Segment Start: Excerpted records
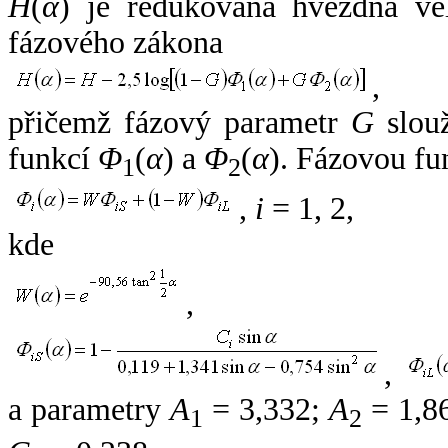
H
(
α
) je redukovaná hvězdná vel
fázového zákona
,
přičemž fázový parametr
G
slouž
funkcí
Φ
(
α
) a
Φ
(
α
). Fázovou fu
1
2
,
i
= 1, 2,
kde
,
,
a parametry
A
= 3,332;
A
= 1,8
1
2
Segment End: Excerpted records
Task description:
Please hand back every entry above exactly, with no images in the copy.

Exercise solution:
H
(
α
) je redukovaná hvězdná vel
fázového zákona
,
přičemž fázový parametr
G
slouž
funkcí
Φ
(
α
) a
Φ
(
α
). Fázovou fu
1
2
,
i
= 1, 2,
kde
,
,
a parametry
A
= 3,332;
A
= 1,8
1
2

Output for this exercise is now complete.